Wow, how did this topic end up crossing over to this list while i wasn't looking? :0
Ben Laurie wrote:
I'll admit to being that person. A capability is, in essence, an opaque bound method. Of course, for them to be much use, you want the system to provide some other stuff, like not being able to recreate capabilities (i.e. you get hold of them from on high, and that's the _only_ way to get them).
Jeremy Hylton wrote:
That seems like a funny defintion of a capability.
A better definition of "capabilitiy" is "object reference".
"Bound method" isn't enough, because a capability should be able to have state, and your system should have the flexibility to represent capabilities that share state with other capabilities, or ones that don't.
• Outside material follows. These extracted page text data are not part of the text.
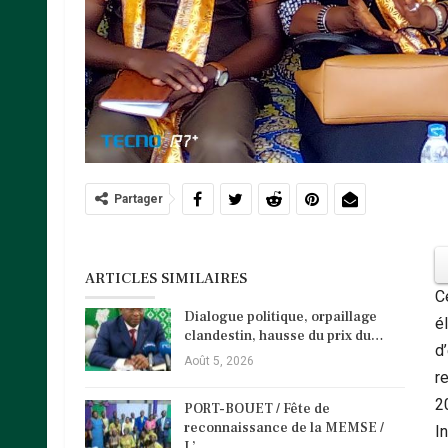
Partager
ARTICLES SIMILAIRES
C
Dialogue politique, orpaillage
é
clandestin, hausse du prix du…
d
Août 5, 2026
re
2
PORT-BOUET / Fête de
reconnaissance de la MEMSE /
I
L’…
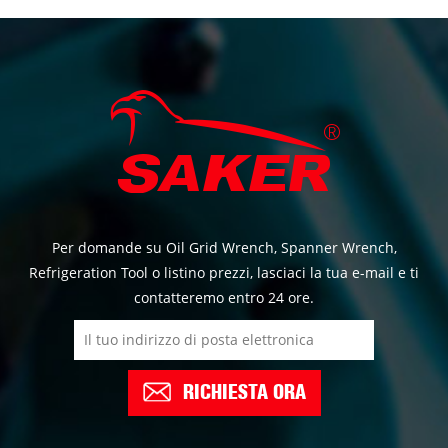
Per domande su Oil Grid Wrench, Spanner Wrench,
Refrigeration Tool o listino prezzi, lasciaci la tua e-mail e ti
contatteremo entro 24 ore.
RICHIESTA ORA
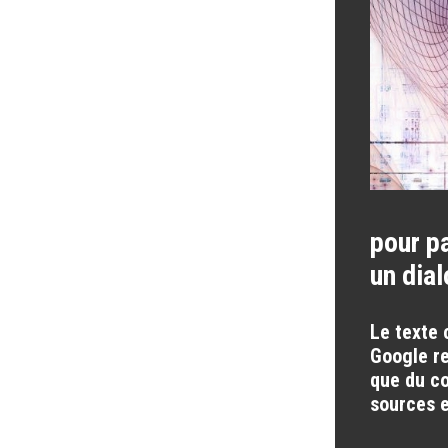
pour pa
un dia
Le texte 
Google re
que du co
sources e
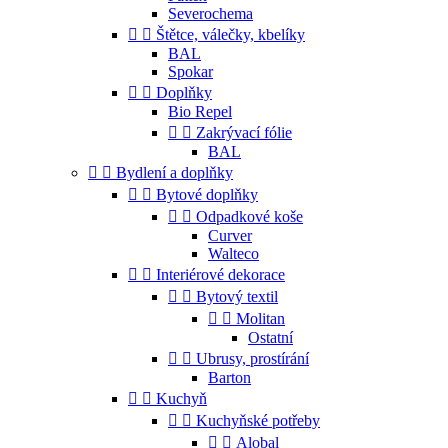
Severochema


Štětce, válečky, kbelíky
BAL
Spokar


Doplňky
Bio Repel


Zakrývací fólie
BAL


Bydlení a doplňky


Bytové doplňky


Odpadkové koše
Curver
Walteco


Interiérové dekorace


Bytový textil


Molitan
Ostatní


Ubrusy, prostírání
Barton


Kuchyň


Kuchyňské potřeby


Alobal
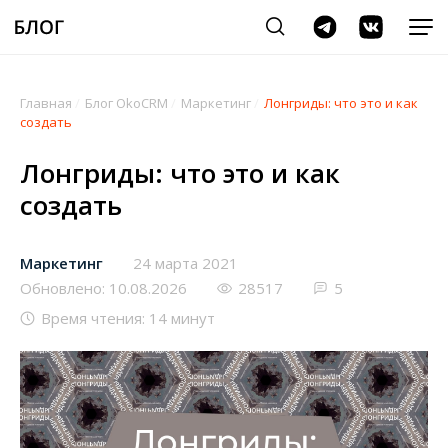
Главная
/
Блог OkoCRM
/
Маркетинг
/
Лонгриды: что это и как
создать
Лонгриды: что это и как
создать
Маркетинг
24 марта 2021
Обновлено: 10.08.2026
28517
5
Время чтения: 14 минут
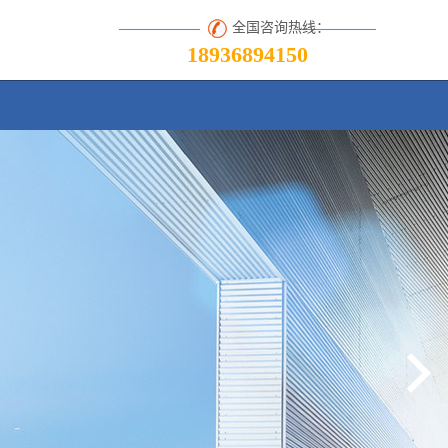
全国咨询热线：
18936894150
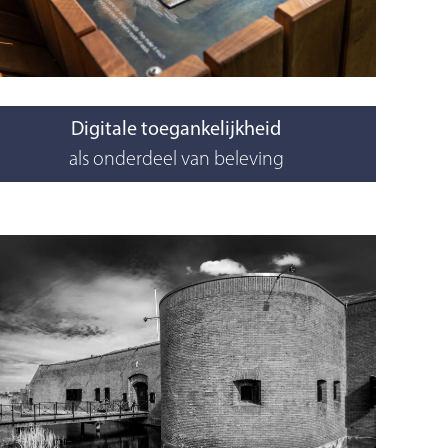
Digitale toegankelijkheid
als onderdeel van beleving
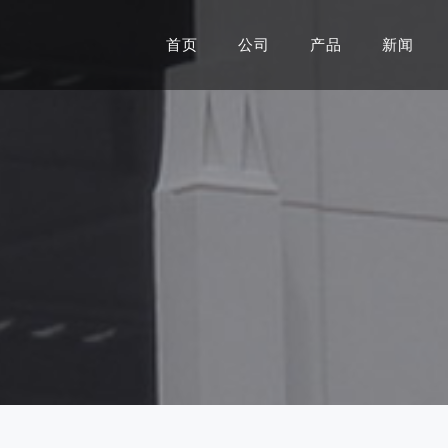
首页
公司
产品
新闻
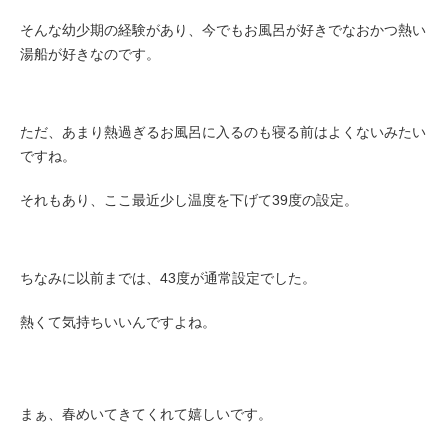
そんな幼少期の経験があり、今でもお風呂が好きでなおかつ熱い
湯船が好きなのです。
ただ、あまり熱過ぎるお風呂に入るのも寝る前はよくないみたい
ですね。
それもあり、ここ最近少し温度を下げて39度の設定。
ちなみに以前までは、43度が通常設定でした。
熱くて気持ちいいんですよね。
まぁ、春めいてきてくれて嬉しいです。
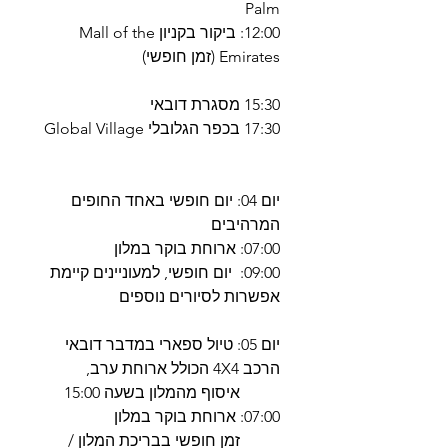
Palm
12:00: ביקור בקניון Mall of the
Emirates (זמן חופשי)
15:30 מסגרת דובאי
17:30 בכפר הגלובלי Global Village
יום 04: יום חופשי באחד החופים
המרהיבים
07:00: ארוחת בוקר במלון
09:00: יום חופשי, למעוניינים קיימת
אפשרות לסיורים נוספים
יום 05: טיול ספארי במדבר דובאי
הרכב 4X4 הכולל ארוחת ערב,
איסוף מהמלון בשעה 15:00
07:00: ארוחת בוקר במלון
זמן חופשי בבריכת המלון /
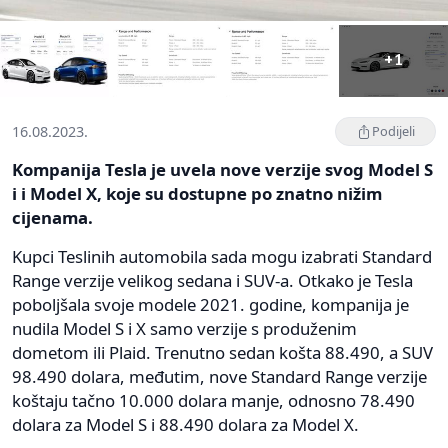
+1
16.08.2023.
Podijeli
Kompanija Tesla je uvela nove verzije svog Model S
i i Model X, koje su dostupne po znatno nižim
cijenama.
Kupci Teslinih automobila sada mogu izabrati Standard
Range verzije velikog sedana i SUV-a. Otkako je Tesla
poboljšala svoje modele 2021. godine, kompanija je
nudila Model S i X samo verzije s produženim
dometom ili Plaid. Trenutno sedan košta 88.490, a SUV
98.490 dolara, međutim, nove Standard Range verzije
koštaju tačno 10.000 dolara manje, odnosno 78.490
dolara za Model S i 88.490 dolara za Model X.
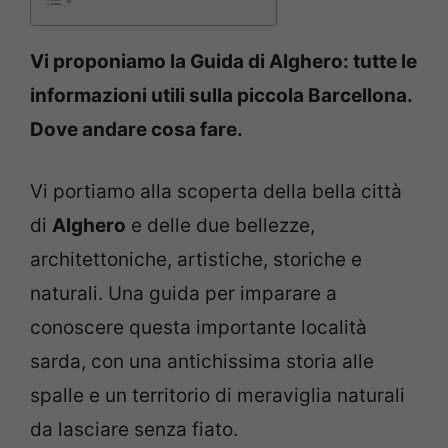
Vi proponiamo la Guida di Alghero: tutte le
informazioni utili sulla piccola Barcellona.
Dove andare cosa fare.
Vi portiamo alla scoperta della bella città
di
Alghero
e delle due bellezze,
architettoniche, artistiche, storiche e
naturali. Una guida per imparare a
conoscere questa importante località
sarda, con una antichissima storia alle
spalle e un territorio di meraviglia naturali
da lasciare senza fiato.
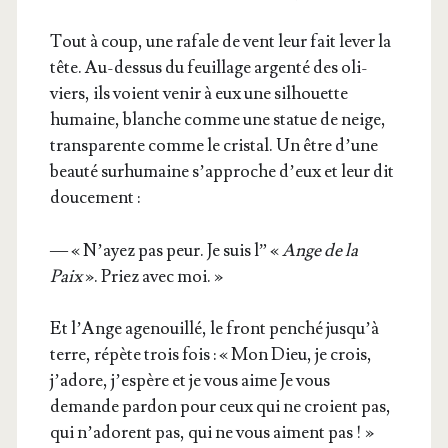
Tout à coup, une rafale de vent leur fait lever la
tête. Au-des­sus du feuillage argen­té des oli­
viers, ils voient venir à eux une sil­houette
humaine, blanche comme une sta­tue de neige,
trans­pa­rente comme le cris­tal. Un être d’une
beau­té sur­hu­maine s’ap­proche d’eux et leur dit
doucement :
— « N’ayez pas peur. Je suis l” «
Ange de la
Paix
». Priez avec moi. »
Et l’Ange age­nouillé, le front pen­ché jus­qu’à
terre, répète trois fois : « Mon Dieu, je crois,
j’a­dore, j’es­père et je vous aime Je vous
demande par­don pour ceux qui ne croient pas,
qui n’a­dorent pas, qui ne vous aiment pas ! »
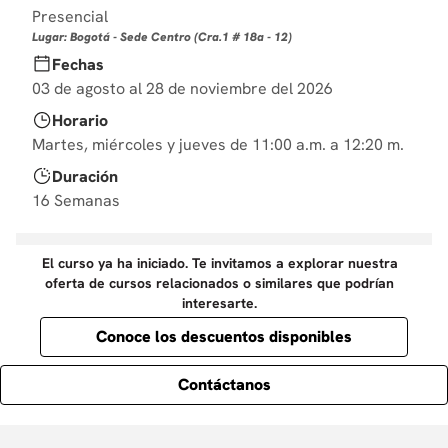
10
Presencial
.
derecho
Lugar: Bogotá - Sede Centro (Cra.1 # 18a - 12)
Fechas
03 de agosto al 28 de noviembre del 2026
Horario
Martes, miércoles y jueves de 11:00 a.m. a 12:20 m.
Duración
16 Semanas
El curso ya ha iniciado. Te invitamos a explorar nuestra
oferta de cursos relacionados o similares que podrían
interesarte.
Conoce los descuentos disponibles
Contáctanos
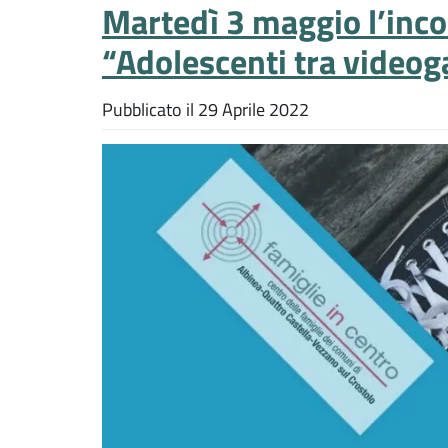
Martedì 3 maggio l’inco
“Adolescenti tra videog
Pubblicato il
29 Aprile 2022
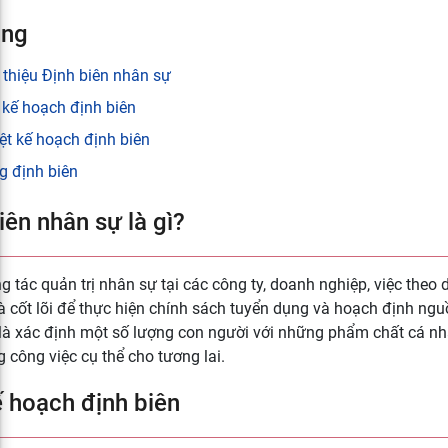
ung
 thiệu Định biên nhân sự
 kế hoạch định biên
ệt kế hoạch định biên
g định biên
iên nhân sự là gì?
g tác quản trị nhân sự tại các công ty, doanh nghiệp, việc theo 
à cốt lõi để thực hiện chính sách tuyển dụng và hoạch định ngu
là xác định một số lượng con người với những phẩm chất cá nhâ
g công việc cụ thể cho tương lai.
 hoạch định biên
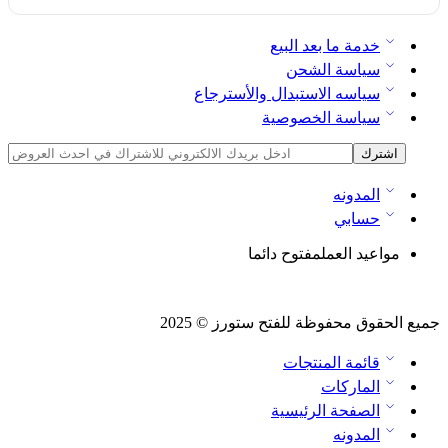
خدمة ما بعد البيع
سياسة الشحن
سياسه الاستبدال والأسترجاع
سياسة الخصوصية
المدونه
حسابي
مواعيد العمل
مفتوح دائما
جميع الحقوق محفوظة للفتح ستورز © 2025
قائمة المنتجات
الماركات
الصفحة الرئيسية
المدونه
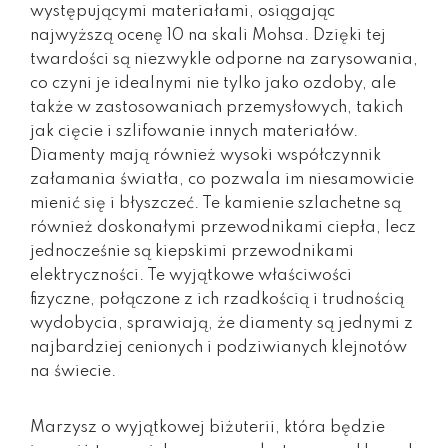
występującymi materiałami, osiągając
najwyższą ocenę 10 na skali Mohsa. Dzięki tej
twardości są niezwykle odporne na zarysowania,
co czyni je idealnymi nie tylko jako ozdoby, ale
także w zastosowaniach przemysłowych, takich
jak cięcie i szlifowanie innych materiałów.
Diamenty mają również wysoki współczynnik
załamania światła, co pozwala im niesamowicie
mienić się i błyszczeć. Te kamienie szlachetne są
również doskonałymi przewodnikami ciepła, lecz
jednocześnie są kiepskimi przewodnikami
elektryczności. Te wyjątkowe właściwości
fizyczne, połączone z ich rzadkością i trudnością
wydobycia, sprawiają, że diamenty są jednymi z
najbardziej cenionych i podziwianych klejnotów
na świecie.
Marzysz o wyjątkowej biżuterii, która będzie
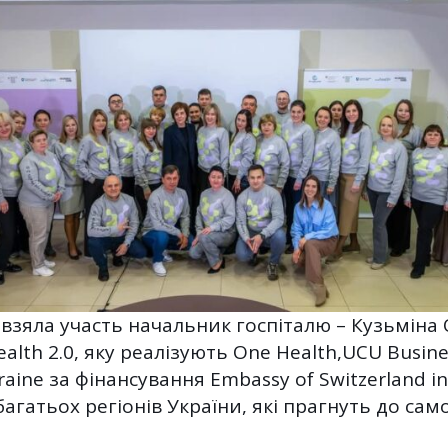
взяла участь начальник госпіталю – Кузьміна О
alth 2.0, яку реалізують One Health,UCU Busin
ine за фінансування Embassy of Switzerland in
 багатьох регіонів України, які прагнуть до с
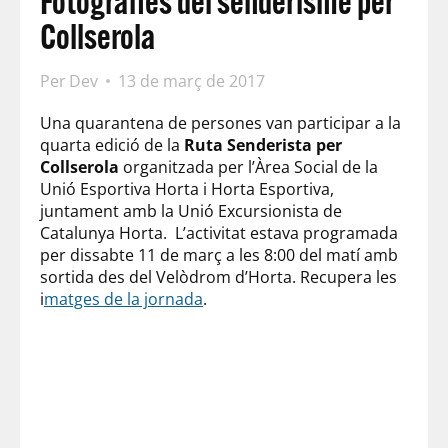
Fotografies del senderisme per
Collserola
Per
Dev
13 de març de 2017
Una quarantena de persones van participar a la
quarta edició de la
Ruta Senderista per
Collserola
organitzada per l’Àrea Social de la
Unió Esportiva Horta i Horta Esportiva,
juntament amb la Unió Excursionista de
Catalunya Horta. L’activitat estava programada
per dissabte 11 de març a les 8:00 del matí amb
sortida des del Velòdrom d’Horta. Recupera les
i
matges de la jornada
.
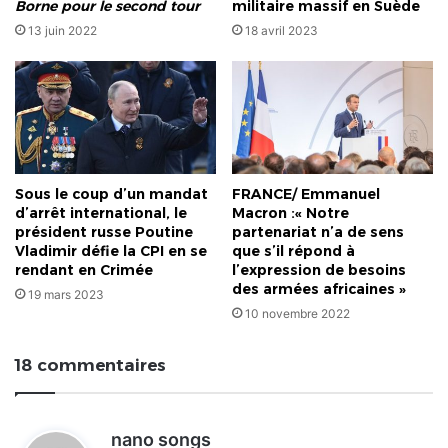
Borne pour le second tour
militaire massif en Suède
13 juin 2022
18 avril 2023
Sous le coup d’un mandat
FRANCE/ Emmanuel
d’arrêt international, le
Macron :« Notre
président russe Poutine
partenariat n’a de sens
Vladimir défie la CPI en se
que s’il répond à
rendant en Crimée
l’expression de besoins
des armées africaines »
19 mars 2023
10 novembre 2022
18 commentaires
d
nano songs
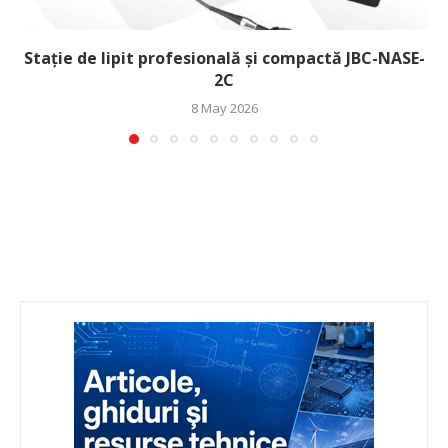
Stație de lipit profesională și compactă JBC-NASE-
2C
8 May 2026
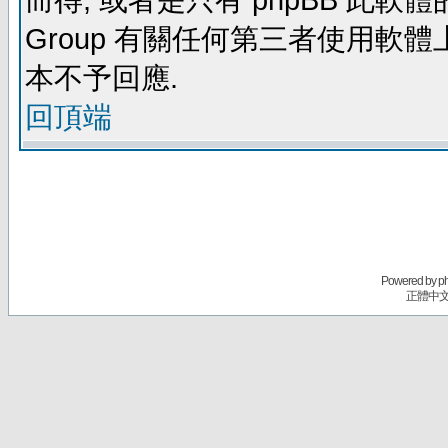
而得, 或者是只有 phpBB 此軟體的部
Group 有關任何第三者使用軟
本不予回應.
回頂端
Powered by
p
正體中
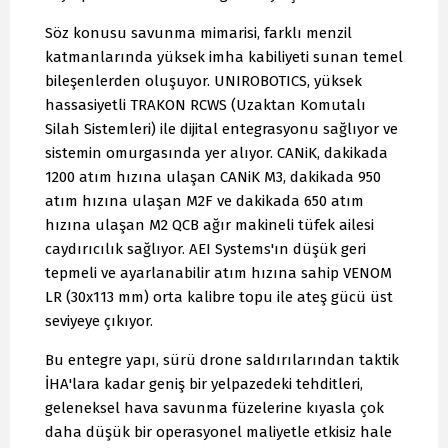
Söz konusu savunma mimarisi, farklı menzil
katmanlarında yüksek imha kabiliyeti sunan temel
bileşenlerden oluşuyor. UNIROBOTICS, yüksek
hassasiyetli TRAKON RCWS (Uzaktan Komutalı
Silah Sistemleri) ile dijital entegrasyonu sağlıyor ve
sistemin omurgasında yer alıyor. CANiK, dakikada
1200 atım hızına ulaşan CANiK M3, dakikada 950
atım hızına ulaşan M2F ve dakikada 650 atım
hızına ulaşan M2 QCB ağır makineli tüfek ailesi
caydırıcılık sağlıyor. AEI Systems'ın düşük geri
tepmeli ve ayarlanabilir atım hızına sahip VENOM
LR (30x113 mm) orta kalibre topu ile ateş gücü üst
seviyeye çıkıyor.
Bu entegre yapı, sürü drone saldırılarından taktik
İHA'lara kadar geniş bir yelpazedeki tehditleri,
geleneksel hava savunma füzelerine kıyasla çok
daha düşük bir operasyonel maliyetle etkisiz hale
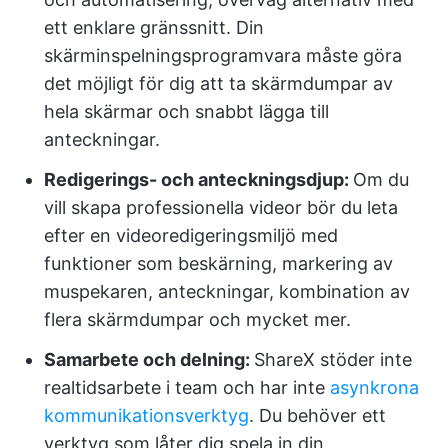
ett enklare gränssnitt. Din
skärminspelningsprogramvara måste göra
det möjligt för dig att ta skärmdumpar av
hela skärmar och snabbt lägga till
anteckningar.
Redigerings- och anteckningsdjup:
Om du
vill skapa professionella videor bör du leta
efter en videoredigeringsmiljö med
funktioner som beskärning, markering av
muspekaren, anteckningar, kombination av
flera skärmdumpar och mycket mer.
Samarbete och delning:
ShareX stöder inte
realtidsarbete i team och har inte
asynkrona
kommunikationsverktyg
. Du behöver ett
verktyg som låter dig spela in din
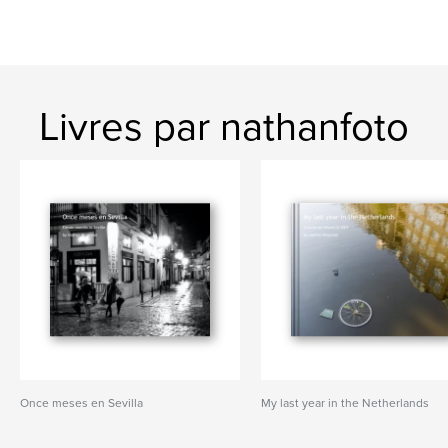
Livres par nathanfoto
Once meses en Sevilla
My last year in the Netherlands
The simple, straightforward way to model this is to just equate the word "capability" with "object reference".
A capability system must have some rules for creating and copying capabilities, but there is more than one way to realize those rules in a programming language.
I suppose there could be, but there is really only one obvious way: creating a capability is equivalent to creating an object -- which you can only do if you hold the constructor. A capability is copied into another object (for the security folks, "object" == "protection domain") when it is transmitted as an argument to a method call.
To build a capability system, all you need to do is to constrain the transfer of object references such that they can only be transmitted along other object references. That's all.
The problem for Python, as Jeremy explained, is that there are so many other ways of crawling into objects and pulling out bits of their internals.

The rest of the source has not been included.